Nonetheless, our discussions over the past week revealed that additional discussions with Members would be helpful to explore the best approach for responding to the issues presented, and we are willing to accommodate the desire for further discussions in order to deepen our mutual understanding of these issues with a view to finding shared approaches.
A number of delegations also noted that the draft DSB decision deals with one issue – what to do when a report is circulated outside the 90-day time limit – but does not address the underlying issue: why are reports circulated outside that time limit and what could be done to assist in meeting that time limit? We agree that this is an important issue for Members to discuss. Finding potential solutions to this problem will require a better understanding of the facts and circumstances leading to delays.
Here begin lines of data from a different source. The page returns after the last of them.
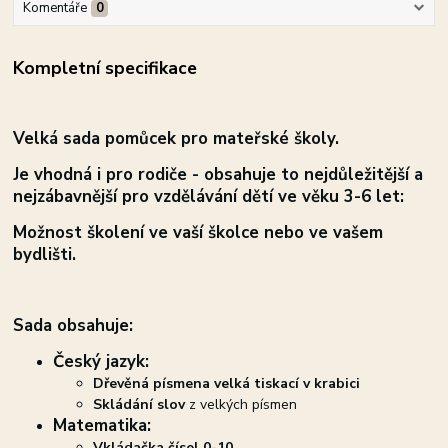
Komentáře
0
Kompletní specifikace
Velká sada pomůcek pro mateřské školy.
Je vhodná i pro rodiče - obsahuje to nejdůležitější a
nejzábavnější pro vzdělávání dětí ve věku 3-6 let:
Možnost školení ve vaší školce nebo ve vašem
bydlišti.
Sada obsahuje:
Český jazyk:
Dřevěná písmena velká tiskací v krabici
Skládání slov
z velkých písmen
Matematika:
Vkládačka čísel 0-10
There are clearly a number of issues that would require further investigation. Some issues may be more practical or procedural – the Chairperson of the Appellate Body has raised some ideas in her talk at the recent event to welcome a new Appellate Body member. Some issues may be legal in nature. For example, in a talk at the Graduate Institute (HEI), the Chairperson of the Appellate Body noted the proliferation of claims under Article 11 of the DSU and the time and resources needed to deal with those claims. We could consider the impact of these sorts of claims on the overall timeframe for appeals. And some issues may be more structural. For example, in relation to ideas to make Appellate Body members full‑time, it could be useful to consider what impact outside activities may have on the Appellate Body’s work. There are many more issues Members could explore and discuss.
Therefore, as suggested by a number of delegations in our conversations, it would be useful to discuss this underlying issue as well. Delegations may wish to start informally and then could consult with the DSB Chair to devise an appropriate process in search of information and potential solutions.
We believe that all Members share a strong interest in reinforcing and strengthening our rules-based multilateral trading system. Addressing these issues would contribute importantly to this end.
China – Measures Related to the Exportation of Various Raw Materials (WT/DS394; WT/DS395; WT/DS398).
WT/DS384/16; WT/DS386/15 (3 July 2012).